If you are going to become a true Bangkokian you’ll need to learn how to drink whisky. Thailand is perhaps best known for some dubious and almost deadly brands of alcohol, such as Samsong and Mekong which are commonly referred to as whiskeys but are both much closer to being rum, not to mention the dreaded Yaa Dong (a lethal home brew sold street side) which doubles up as paint stripper. However, there are far more hardcore whiskey connoisseurs in Bangkok than you may realise, not just among the many RCA clubbers knocking back bottles of Chivas and Red Label, but also many aficionados tasting some of the finest single malt scotches being served in Bangkok’s grander settings such as the Crossbar, Glen Bar, and Barber Shop.

Not only does ‘real’ whisky taste great but it also makes you look cool too, especially if you know what you are doing. So here is our guide to drinking whiskey like an expert:

Know what you are ordering

If you are going to drink a proper, manly whiskey you’re going to want to get a scotch whiskey. Scotch whiskeys are generally defined by which of the 4 regions they come from (the Highlands, Lowlands, Spey side or from and Islands). For example Lowland whiskeys have a milder flavour while Island whiskies tend to be smokier. You don’t need to do hours of research but start taking note of which whiskeys you try (and enjoy), and try to remember the fragrances and flavours.

You should also know if what you are drinking is single malt or a blend. A single malt has only used 1 barley to distil the liquor, while a blended malt has use more than one barley or grain to distil the liquor. If you don’t know what you are drinking ask to see the bottle or simply ask the bartender.

Investigate the glass

Once you have had your whiskey poured it’s time for the pretentious bit, and investigate the whiskey you’ve been poured:

– First hold the glass up to the light and examine the colour of the liquor. Here you are trying to judge if it’s golden, brown, or yellow in colour, and how bright or dark that colour is.

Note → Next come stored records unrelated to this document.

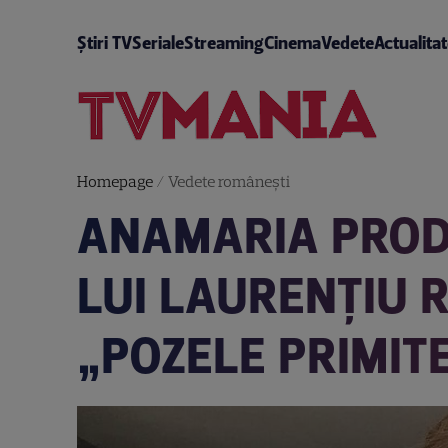
Știri TV
Seriale
Streaming
Cinema
Vedete
Actualita
Homepage
/
Vedete româneşti
ANAMARIA PRODA
LUI LAURENȚIU 
„POZELE PRIMITE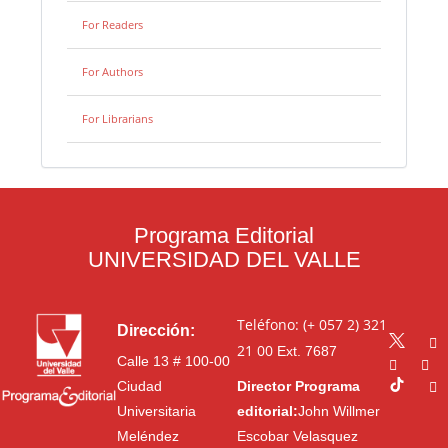
For Readers
For Authors
For Librarians
Programa Editorial
UNIVERSIDAD DEL VALLE
Teléfono: (+ 057 2) 321
Dirección:
21 00
Ext. 7687
Calle 13 # 100-00
Ciudad
Director Programa
Universitaria
editorial:
John Willmer
Meléndez
Escobar Velasquez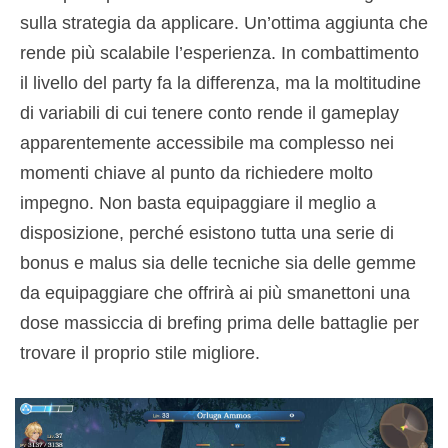
sulla strategia da applicare. Un’ottima aggiunta che
rende più scalabile l’esperienza. In combattimento
il livello del party fa la differenza, ma la moltitudine
di variabili di cui tenere conto rende il gameplay
apparentemente accessibile ma complesso nei
momenti chiave al punto da richiedere molto
impegno. Non basta equipaggiare il meglio a
disposizione, perché esistono tutta una serie di
bonus e malus sia delle tecniche sia delle gemme
da equipaggiare che offrirà ai più smanettoni una
dose massiccia di brefing prima delle battaglie per
trovare il proprio stile migliore.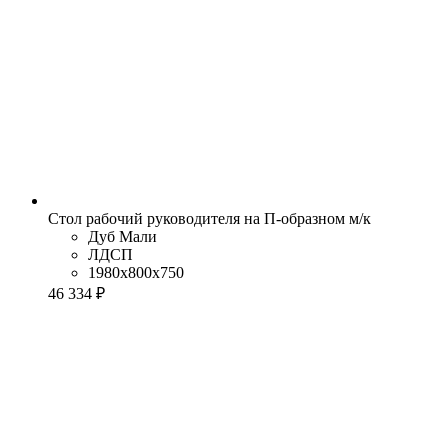
Стол рабочий руководителя на П-образном м/к
Дуб Мали
ЛДСП
1980x800x750
46 334 ₽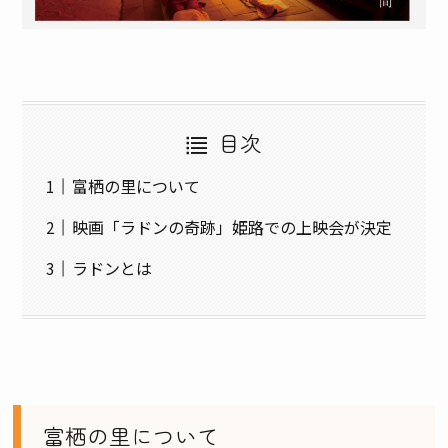
目次
富栖の里について
映画「ラドンの奇跡」姫路での上映会が決定
ラドンとは
富栖の里について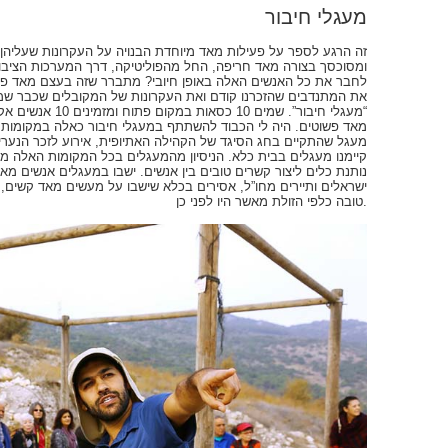
מעגלי חיבור
זה הרגע לספר על פעילות מאד מיוחדת הבנויה על העקרונות שעליהן ק
ומסוכסך בצורה מאד חריפה, החל מהפוליטיקה, דרך המערכות הציבורי
לחבר את כל האנשים האלה באופן חיובי? מתברר שזה בעצם מאד פשוט
את המתנדבים שהזכרנו קודם ואת העקרונות של המקובלים שכבר שמע
“מעגלי חיבור”. שמים
מאד פשוטים. היה לי הכבוד להשתתף במעגלי חיבור כאלה במקומות 
מעגל שהתקיים בחג הסיגד של הקהילה האתיופית, אירוע לזכר הנערים
קיימנו מעגלים בבית כלא. הניסיון מהמעגלים בכל המקומות האלה
נותנת כלים ליצור קשרים טובים בין אנשים. ישבו במעגלים אנשים מאד
ישראלים ותיירים מחו”ל, אסירים בכלא שישבו על מעשים מאד קשים, 
טובה כלפי הזולת מאשר היו לפני כן.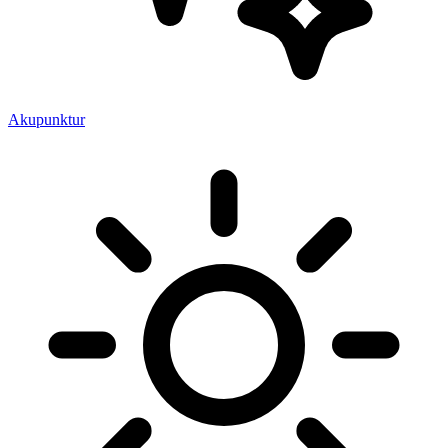
Akupunktur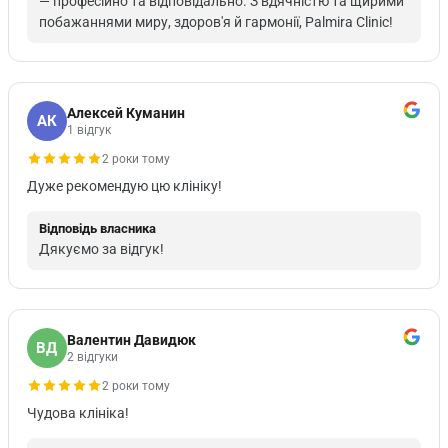
— професійно та відповідально. З вдячністю та щирими
побажаннями миру, здоров'я й гармонії, Palmira Clinic!
Алексей Куманин
АК
1 відгук
2 роки тому
Дуже рекомендую цю клініку!
Відповідь власника
Дякуємо за відгук!
Валентин Давидюк
ВД
2 відгуки
2 роки тому
Чудова клініка!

– Next, give the glass a swirl so that the whiskey splashes up against the sides of your glass. Now hold it up to the light again and look at the liquid slowly running down the inside of the glass (these are called legs of whiskey). What you are looking for is how quickly or slowly they run down the glass, a slow running leg indicates a thick-bodied whiskey, while fast running legs point to a lighter whiskey.

– Now you need to give the glass another swirl before tipping it towards your face, leaning your nose into the glass so that the underside of your nose/top of your lip is pressed against the glass, and inhale a deep breath of the whiskey fumes. It takes time to develop a skill of identifying the different tones of whiskey, but with a bit of practice you should soon be distinguishing between hints of vanilla, caramel, fruits and nuts.

The tasting

It’s now time to taste your glass, but make sure to give it another swirl to release the flavours.

– First you’ll just want to take a small sip and roll it around your mouth so that it coats your tongue and taste buds. Here you are looking to identify the flavours as you did through the inhalation test, but again it can take time to develop a knack for it.

– Now swallow a small sip and take a small breath of air into your mouth to judge the aftertaste. You are looking for the flavours left behind in your mouth, which won’t necessarily be the same flavours you inhaled on tasted previously.

And that’s it. It will take time to develop your senses in order to really know what you are seeing, smelling and tasting, but in the mean time you can at least try to look cool and knowledgeable!. Bottoms up!